No. 1 Rule: Keep Your Shit to Yourself

“A day before I sent Malcolm the email saying I wanted to break up, I came across a term online: solo polyamory. It described a person who is romantically involved with many people but is not seeking a committed relationship with anyone. What makes this different from casual dating is that they’re not looking for a partner, and the relationship isn’t expected to escalate to long-term commitments, like marriage or children. More important, the relationship isn’t seen as wasted time or lacking significance because it doesn’t lead to those things.”

-Haili Blassingame, “My Choice Isn’t Marriage or Loneliness.” The New York Times. April 2, 2021.
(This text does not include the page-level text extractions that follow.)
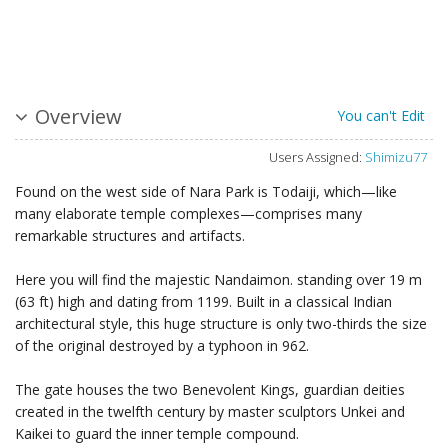
Overview
You can't Edit
Users Assigned:
Shimizu77
Found on the west side of Nara Park is Todaiji, which—like
many elaborate temple complexes—comprises many
remarkable structures and artifacts.
Here you will find the majestic Nandaimon. standing over 19 m
(63 ft) high and dating from 1199. Built in a classical Indian
architectural style, this huge structure is only two-thirds the size
of the original destroyed by a typhoon in 962.
The gate houses the two Benevolent Kings, guardian deities
created in the twelfth century by master sculptors Unkei and
Kaikei to guard the inner temple compound.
It starts with an email that reads like a PR piece for an event. It has talking points. She’s trying to sell it.

This piece seems to be generating a lot of discussion on Twitter, to the point I’m hearing about it, and I don’t use Twitter. And, sure, it’s sophomoric and stupid. You don’t break up with people you are in relationships with over email. She’s adopted the passive voice of the corporation to try to spare herself, and perhaps this man, some pain.

The effort is inept, but I think the heart of it is kind. They graduated from college, and they lived on opposite coasts. This man was her first boyfriend. They’ve been together for five years. While there are a few exceptions to how this plays out, the normal course is a breakup, typically within a year. This is obvious to anyone with any life experience.

Another thing that becomes obvious to everyone over time is that relationships are defined by limits. She says:

“My entire girlhood had been consumed by fantasies that were force-fed to me. Love and relationships were presented as binary, and in this binary, the woman must get married or be lonely (or, in classic novels, die). The path to freedom and happiness was narrower still for Black women. Even in our extremely loving relationship, I had felt confined.

ibid.

To be in a relationship is to be confined. But, it is through constraints that we open up other kinds of freedom. Infinite options are just another kind of confinement. At some point, you choose or time chooses for you. Even in polyamorous relationships, there are limits. In fact, I’d wager that there are more limits in polyamorous relationships simply by virtue of the fact that there are more people involved, even if those limits may not apply all the time. But, there are limits because relationships imply limits.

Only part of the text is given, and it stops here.